Nations League: Zum ersten Mal hat sich die Nationalmannschaft für die K.-o.-Runde des UEFA-Wettbewerbs qualifiziert. Im März folgt zunächst das Viertelfinale, im Juni im Erfolgsfall die Finalrunde. Mit einem Sieg gegen Bosnien-Herzegowina wäre auch der Gruppensieg fix, der einen vermeintlich leichteren Gegner für die erste Ausscheidungsrunde brächte. Kurios: Spielen die Niederlande und Ungarn parallel unentschieden, ist Deutschland in jedem Fall schon vor dem Vorrundenabschluss am Dienstag in Ungarn Gruppensieger, auch bei einer Niederlage gegen Bosnien-Herzegowina.
Bundestrainer: Julian Nagelsmann schließt mit der Partie gegen Bosnien-Herzegowina und dem folgenden Duell in Ungarn sein erstes Kalenderjahr als Bundestrainer ab. Insgesamt stehen in 17 Partien seit Oktober 2023 für ihn zehn Siege, vier Remis und drei Niederlagen in der Bilanz (34:17 Tore). Zwei der drei Niederlagen gab es vor genau einem Jahr bei den enttäuschenden Tests gegen die Türkei (2:3) und in Österreich (0:2). 2024 ging bisher nur das EM-Viertelfinale gegen Spanien (1:2 n.V.) verloren.
Bosnien-Herzegowina: Fünf Wochen nach dem 2:1-Sieg in Zenica kommt es zum schnellen Wiedersehen mit dem Kontrahenten um die in der Bundesliga bestens bekannten Edin Dzeko und Ermedin Demirović. Die noch knappe DFB-Bilanz gegen Bosnien-Herzegowina ist ordentlich. Kurz vor der WM 2010 gab es in einem Testspiel einen 3:1-Sieg durch Tore von Bastian Schweinsteiger (2) und Philipp Lahm. 2002 trennt man sich in Sarajevo 1:1, Carsten Jancker traf für Deutschland.

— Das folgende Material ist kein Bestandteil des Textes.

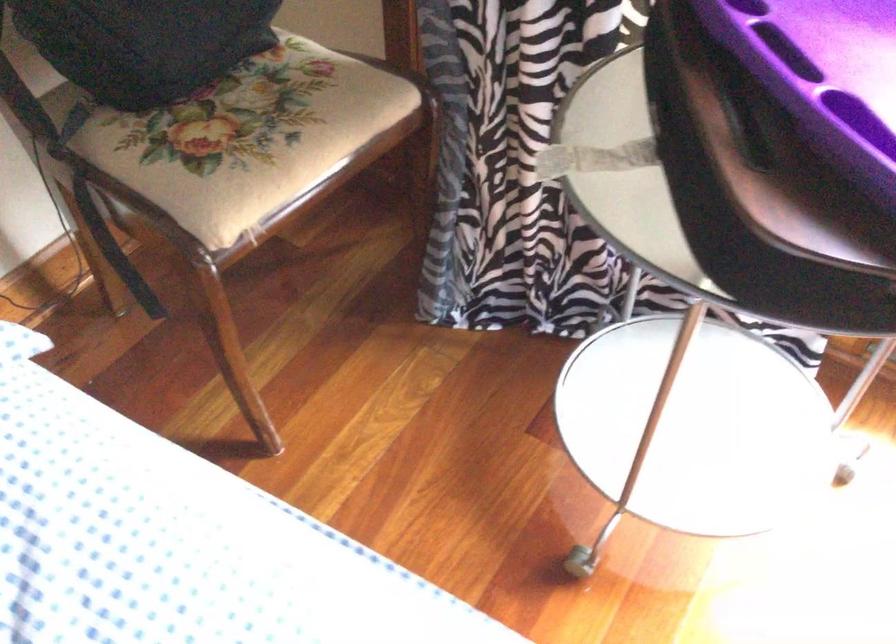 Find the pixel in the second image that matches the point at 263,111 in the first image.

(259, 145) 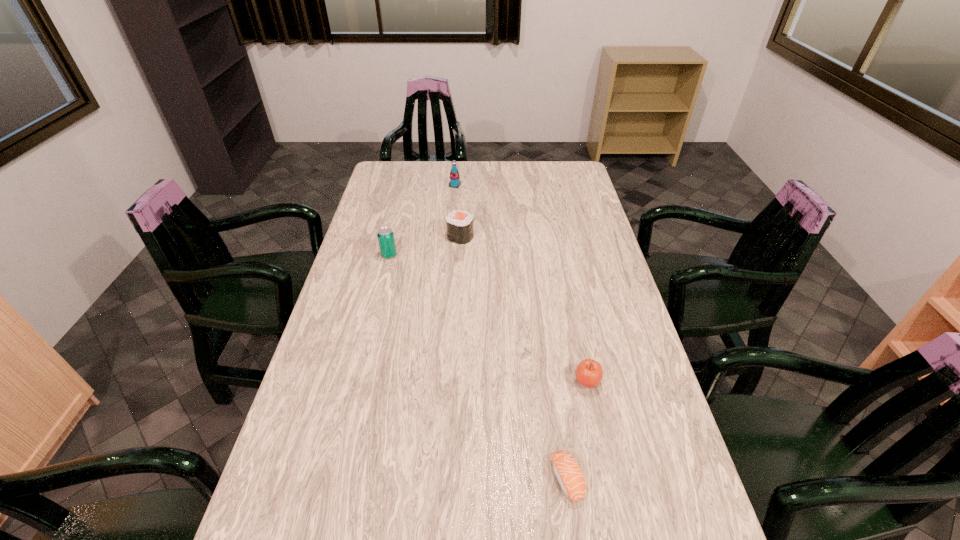 Locate an element on the screen. The width and height of the screenshot is (960, 540). soda is located at coordinates (454, 182).

Where is `the third nearest object`? the third nearest object is located at coordinates (385, 235).

I want to click on beer can, so point(385,235).

You are a GUI agent. You are given a task and a screenshot of the screen. Output one action in this format:
    pyautogui.click(x=<x>, y=<y>)
    Task: Click on the taller sushi
    The height and width of the screenshot is (540, 960).
    Given the screenshot: What is the action you would take?
    pyautogui.click(x=459, y=224)

The image size is (960, 540). Find the location of `the fourth nearest object`. the fourth nearest object is located at coordinates (459, 224).

Find the location of a particular element. the second nearest object is located at coordinates (589, 373).

At what (x,y) coordinates should I click in order to perform the action: click on the rightmost object. Please return your answer as a coordinate pair (x, y). This screenshot has height=540, width=960. Looking at the image, I should click on (589, 373).

This screenshot has width=960, height=540. What are the coordinates of `the nearer sushi` in the screenshot? It's located at (569, 475).

This screenshot has width=960, height=540. I want to click on the shorter sushi, so click(569, 475).

Identify the location of vacant space located on the front of the farthest object. Image resolution: width=960 pixels, height=540 pixels. (452, 223). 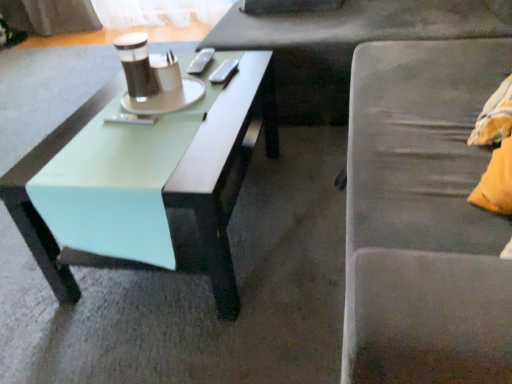 Locate an element on the screen. vacant area that is in front of matte black remote control at center, marked as the third remote control in a top-to-bottom arrangement is located at coordinates (121, 147). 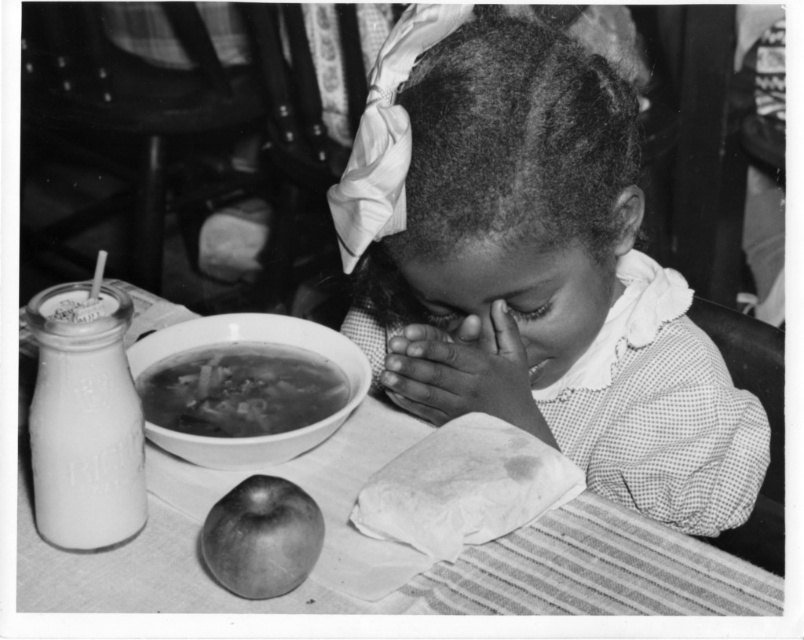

Freiburg: Zum ersten Mal spielt die DFB-Elf im neuen Europa-Park-Stadion in Freiburg. Bei den vier Länderspielen im alten Dreisamstadion gab es in Testspielen im Zweijahresrhythmus immer Kantersiege: 2000 ein 8:2 gegen Liechtenstein, 2002 ein 7:0 gegen Kuwait, 2004 ein 7:0 gegen Malta und 2006 kurz vor der Heim-WM ein 7:0 gegen Luxemburg. Die einzige Niederlage ist ewig her. 1913 unterlag man der Schweiz auf dem Sportplatz des Freiburger FC mit 1:2.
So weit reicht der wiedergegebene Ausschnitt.